Re: Perl Process Size Limits?
by toma (Vicar) on Jul 11, 2001 at 04:08 UTC
    You might check to see that HP-UX is reporting memory with the blocksize that you think it is. In some configurations it will reports memory usage in 2k blocks instead of 1k blocks.

    If you are growing a large array, there is an algorithm for adding more elements to the array which sometimes doubles the memory used by the array. As a rule of thumb I assume that about one third of the memory in arrays is wasted.

    You can fix this by pre-extending the array with an assignment statement:

    $#huge_array=10000000;
    This makes the length of the array 10 million without using perl's automatic array extender, so if you know how many array elements you have ahead of time, you don't have to waste the space.

    It should work perfectly the first time! - toma

      You might check to see that HP-UX is reporting memory with the blocksize that you think it is. In some configurations it will reports memory usage in 2k blocks instead of 1k blocks.

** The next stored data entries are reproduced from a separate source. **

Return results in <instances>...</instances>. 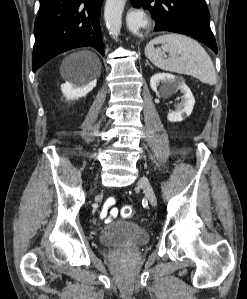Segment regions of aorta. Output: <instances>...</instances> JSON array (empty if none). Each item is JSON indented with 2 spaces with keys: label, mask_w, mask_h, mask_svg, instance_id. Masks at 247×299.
Segmentation results:
<instances>
[{
  "label": "aorta",
  "mask_w": 247,
  "mask_h": 299,
  "mask_svg": "<svg viewBox=\"0 0 247 299\" xmlns=\"http://www.w3.org/2000/svg\"><path fill=\"white\" fill-rule=\"evenodd\" d=\"M126 0H106L104 18L109 34L117 37L122 26V13Z\"/></svg>",
  "instance_id": "aorta-1"
}]
</instances>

      Yes! You were right - HPUX was reporting in 512k blocks, so it was actually a 1GB limit on processes. I fixed this limit on 10.20 by recompiling Perl with the -N switch. Interestingly enough, on HPUX 11 you can fix this by running "chatr +q3p enable perl" on the perl executable. I haven't tried it yet so don't quote me on that, though it should work :)

      rusty
Re: Perl Process Size Limits?
by Anonymous Monk on Jul 11, 2001 at 01:19 UTC
    Maximum data size (RLIMIT_DATA) maximum memory (RLIMIT_RSS) and maximum virtual memory (RLIMIT_VMEM) can all limit memory, maybe one of them is set to 1 gig. Also, you've probably thought of this, but perhaps your machine is actually out of memory.
      but perhaps your machine is actually out of memory.